I passed a sticker on a truck today for the 101st Airborne and, though a particular person passed through my mind first (for unrelated reasons, really), this instance of doing math with my dad followed quickly. And for some reason I just thought: “if he had said what comes after zero, maybe I would have understood it quicker.”

My point is that we all see things in this world differently. We come to our conclusions in different ways. Sometimes we can take a “shortcut,” and sometimes we can’t.
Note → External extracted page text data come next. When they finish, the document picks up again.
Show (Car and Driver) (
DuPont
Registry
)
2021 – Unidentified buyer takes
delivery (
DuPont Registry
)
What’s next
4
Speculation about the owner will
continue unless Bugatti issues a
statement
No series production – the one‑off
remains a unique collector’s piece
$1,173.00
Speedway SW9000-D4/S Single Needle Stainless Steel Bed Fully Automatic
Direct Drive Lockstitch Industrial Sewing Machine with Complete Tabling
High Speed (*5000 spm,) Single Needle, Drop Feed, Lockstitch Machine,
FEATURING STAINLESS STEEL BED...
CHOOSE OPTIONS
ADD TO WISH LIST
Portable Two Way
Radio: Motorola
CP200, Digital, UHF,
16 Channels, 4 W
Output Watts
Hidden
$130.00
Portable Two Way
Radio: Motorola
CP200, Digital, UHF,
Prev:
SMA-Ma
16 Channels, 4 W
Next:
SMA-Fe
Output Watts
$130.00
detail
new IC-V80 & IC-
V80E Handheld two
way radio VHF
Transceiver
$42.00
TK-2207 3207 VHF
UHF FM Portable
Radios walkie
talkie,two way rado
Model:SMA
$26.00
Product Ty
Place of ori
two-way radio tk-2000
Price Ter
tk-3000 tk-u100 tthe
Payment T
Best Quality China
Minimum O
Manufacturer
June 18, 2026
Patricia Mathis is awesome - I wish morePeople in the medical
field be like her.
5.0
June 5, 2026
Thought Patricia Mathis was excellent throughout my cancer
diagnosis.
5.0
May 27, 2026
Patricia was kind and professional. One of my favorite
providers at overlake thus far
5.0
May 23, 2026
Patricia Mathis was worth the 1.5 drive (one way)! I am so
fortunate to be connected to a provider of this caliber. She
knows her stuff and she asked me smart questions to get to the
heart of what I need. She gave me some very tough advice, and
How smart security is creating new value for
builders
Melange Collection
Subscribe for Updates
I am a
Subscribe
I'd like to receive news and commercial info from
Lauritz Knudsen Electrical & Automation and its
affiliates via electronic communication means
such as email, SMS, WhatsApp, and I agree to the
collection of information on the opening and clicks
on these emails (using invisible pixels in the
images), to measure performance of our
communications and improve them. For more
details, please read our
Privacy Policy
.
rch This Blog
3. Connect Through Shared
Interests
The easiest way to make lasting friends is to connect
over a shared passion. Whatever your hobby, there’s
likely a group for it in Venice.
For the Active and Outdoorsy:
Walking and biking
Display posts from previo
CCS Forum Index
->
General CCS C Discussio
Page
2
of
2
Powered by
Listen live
Because we all have different ways of understanding, it means we have to be patient with others when they don’t see things the way we do or understand things as quickly as we might.

I recently wrote a post about how we cannot place our expectations on someone else. This is similar–we cannot expect others to comprehend or process in the same manner, or even the same pace, as we might.

Sometimes–like in the above instance with my dad–we need to walk away from the situation, take a breather, and then come at it from a different angle. It may take time to come to a solution. What’s important is that you are eventually on the same page. It doesn’t necessarily matter how you get there.

Daddy has taught me a lot of lessons, and he may not even know it. Heck, I didn’t even realize this was a lesson until this afternoon. And then it hit me. He may not have meant to do it, but he taught me something that resounds through the years.

. . . . . .

I don’t know why this came to me so suddenly today or why it resonated with me so much. I do feel, though, that it came at this time for a reason. This knowledge wouldn’t have served me well as a child because I wouldn’t have understood it, and it wouldn’t have been relevant even a year ago because I hadn’t grown in the way I have now.

Maybe it came to me now because God has a plan for it.

And that’s the thing: God has solutions for every problem we encounter. But sometimes we are too busy yelling “logic” and “reasoning” and “reality” at Him to really hear what He is trying to tell us.

Maybe what He is telling me now is to be patient and start simple. And for once in my life, I am content with that solution.

Day 26: Spiritual Growth

How did it go?

I went to church for the first time in 6 months today. I’ve decided to look into churches in the area, so today was a visit to one of them. I don’t like saying I’m “church hopping.” I am just trying to find a church where I am comfortable.

My biggest problem is that I really liked our church in Arizona, and I miss it—the community, the people…It took time to get to that point, and I feel like I threw it all away. Of course, when I get to that thinking, the guilt starts to creep in.

Comparison is the thief of joy. I think that works for not only everyday life, but also our faith life. If I continue to compare my previous church with any one I attend, I won’t ever be comfortable, and I won’t ever be willing to give another place a chance. People and places are never the same, so it’s unfair to compare.

I forgot, though, how emotionally tiring church can be.

What did I learn?

The sermon was on spiritual growth and how we can work toward it. It was a good sermon and enlightening. I walked away more determined to grow spiritually and to grow my prayer life.

But when I left, I felt drained.

I can’t remember what exactly made me feel that way, but I remember that certain pieces of the sermon almost had me in tears. Most of the songs, even, had me close to tears.

I remember having a similar feeling at our church in Arizona, and it would happen when I was dealing with something I was so lost about.

I’ve come to the conclusion it’s God asking me to lay it down and give it to Him. It’s Him making me see that I am trying so badly to hold on to something that I need to lay at His feet.

I walked away, though, being more motivated to grow in my faith. And I walked away with a bit of an idea on how to do that. Even if I’m not perfect at it, or it isn’t done “correctly” all of the time, what matters is that I am motivated to change my spiritual life.

So, while I felt emotionally exhausted after service, I also felt a bit more hopeful. I guess only church and time with God can really make you feel that way.